Li-a agora na 7ª edição, dita conforme a 2ª, esta revista pelo autor, publicada em 1925 pela Parceria António Maria Pereira, naquelas edições populares, em oitavo, em papel pobre, encadernadas sem título na capa, sim apenas na lombada.
O que retive foi menos aquela dimensão que hoje se diria de intervenção social pelo sarcasmo literário - essa embora impossível de não se denotar - mas o riso, sim, de trágica ironia sobre os acidentes do amor e seus ridículos.
A personagem, presta-se ao efeito. Sente-se em Calisto Eloy de Silos e Benevides de Barbuda, morgado da Agra de Freimas, nascido na aldeia de Caçarelhos, termo de Miranda, em 1815, filho de Basilissa Escolástica e de pai também Calisto, casado com sua prima direita, D. Theodora Barbuda de Figueiroa, ela também morgada, mas de Travanca «senhora de raro aviso, muito apontada em amanho de casa, e ignorante mais que o necessário para ter juízo», o corpo de «poucas carnes» em que assentará a soma de anedóticos particulares que o tornam grotesco.
E é assim que ruma a Lisboa onde «o demónio parlamentar descobre o anjo» e nas Cortes o novel tribuno se destaca, primeiro, pelo burlesco dos seus discursos de cândido puritanismo e de de estrénuo combate pelos antigos valores legitimistas para, de comicidade em comicidade, ferrar o pé nos salões de Lisboa, nestes na casa de um antigo desembargador do Paço, pai de duas galantes senhoras, uma casada e outra solteira, aquela envolta em trabalhos íntimos extra-conjugais.
É por aqui que o fio da história se descose, Calisto qual anjo custódio, urde a seguir «o caminho da predestinação de desviar aquela senhora do caminho mau» e a conquistar as graças do choroso pai, arqueado de gratidão pela restituição da paz doméstica, sem saber que novos bulícios lhe surgiriam porquanto, o anjo salvador, casado embora, seria acometido por serôdia paixão pela filha disponível.
Eis o que se me tornou o momento mais inesperado e marcante do livro, a fisiologia, diria físico-química da fulminante paixão, eis Camilo em um dos seus magníficos arranques:
«Foi neste momento que o morgado da Agra de Freimas sentiu no lado esquerdo do peito, entre a quarta e a quinta costela, um calor de ventosa, acompanhado de vibrações elétricas, e vaporações cálidas, que lhe passaram à espinha dorsal, e daqui ao cérebro, e pouco depois a toda a cabeça, purpureando-lhe as maçãs de ambas as face com o rubor mais virginal».

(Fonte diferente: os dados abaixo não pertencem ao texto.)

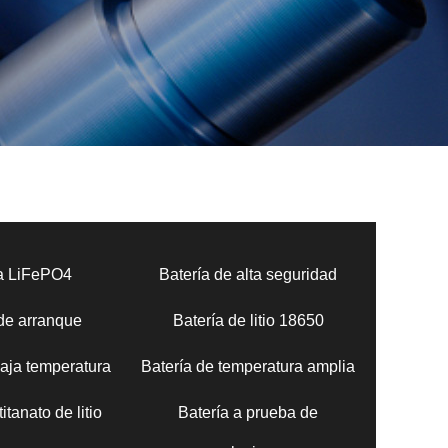
ía LiFePO4
Batería de alta seguridad
 de arranque
Batería de litio 18650
baja temperatura
Batería de temperatura amplia
itanato de litio
Batería a prueba de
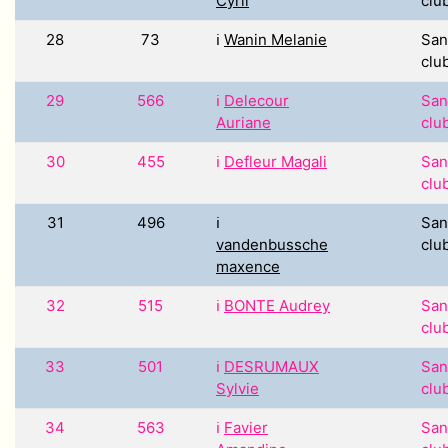
Cyril
clu
28
73
ℹ️
Wanin Melanie
San
clu
29
566
ℹ️
Delecour
San
Auriane
clu
30
455
ℹ️
Defleur Magali
San
clu
31
496
ℹ️
San
vandenbussche
clu
maxence
32
515
ℹ️
BONTE Audrey
San
clu
33
501
ℹ️
DESRUMAUX
San
Sylvie
clu
34
563
ℹ️
Favier
San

Mais! Explorando a fundo a caricatura e com ela a mofa, continua o autor da Brasileira de Prazins:
«Duas enfermidades há aí, cujos sintomas não descobrem as pessoas inexpertas; uma é o amor, a outra é a ténia. Os sintomas do amor, em muitos indivíduos enfermos, confundem-se com os sintomas do idiotismo. É mister muito acume de vista e longa prática para discriminá-los. Passa o mesmo com a ténia, lombriga por excelência. O aspecto mórbido das vítimas daquele parasita, que é para os intestinos baixos o que o amor é para os intestinos altos, confunde-se com os sintomas de graves achaques, desde o hidrotórax até à espinhela caída.
«E aqui está que Calisto Eloy - ia-me esquecendo dizê-lo - também sentiu a queda da espinhela, sensação esquisita de vácuo e despêgo, que a gente experimenta, uma polegada e três linhas acima do estomago, quando o amor ou o susto nos leva de assalto repentinamente».

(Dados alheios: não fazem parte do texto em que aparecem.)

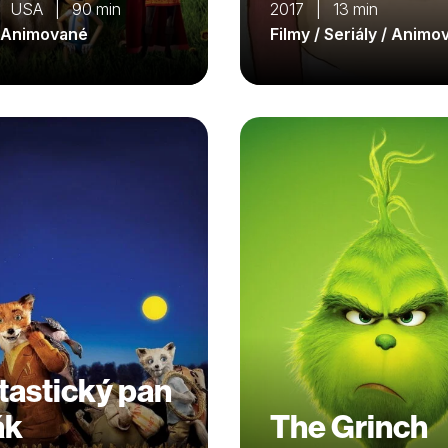
| USA | 90 min
2017 | 13 min
/ Animované
Filmy / Seriály / Anim
tastický pan
ák
The Grinch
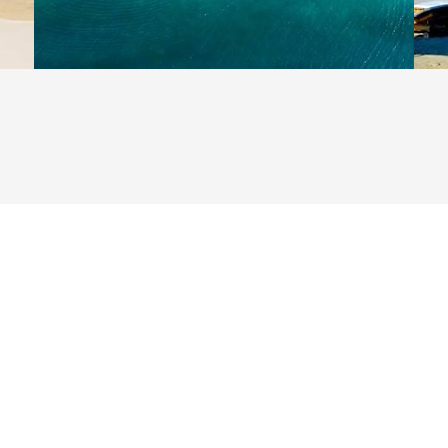
abulator-Taste.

Eis a fisiologia do amor, o «beliscão suavíssimo», «as misérias e parvoíces d'esta serôdia mocidade», o «trabalharem-no umas cogitações tão sandias, que seriam imperdoáveis, se não estivessem na tresloucada natureza de todo o homem que ama», esses «hórridos eclipses do entendimento que após si deixam lágrimas tardias e vergonhas insanáveis».

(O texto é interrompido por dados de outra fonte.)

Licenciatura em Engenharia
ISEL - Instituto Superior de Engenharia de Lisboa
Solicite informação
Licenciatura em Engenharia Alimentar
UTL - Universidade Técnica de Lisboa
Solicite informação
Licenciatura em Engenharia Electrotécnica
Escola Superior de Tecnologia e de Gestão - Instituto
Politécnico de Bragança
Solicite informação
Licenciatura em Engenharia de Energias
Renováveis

Perfilhado como «filho de mãe incógnita», órfão de pai aos dez anos, Camilo vivia então, idos amores tumultuosos, com Ana Plácido, em São Miguel de Seide. Por ela e com ela expiara na cadeia pelo crime de adultério.
É, pois aqui que tudo se situa e tudo se explica, a escrita obra de catarse e expiação.
«O amor é tão engenhoso como a natureza» remata-se na obra, no penúltimo capítulo antes da conclusão. Um escritor como Camilo sublima esse engenho com magnificência da Arte de dizer.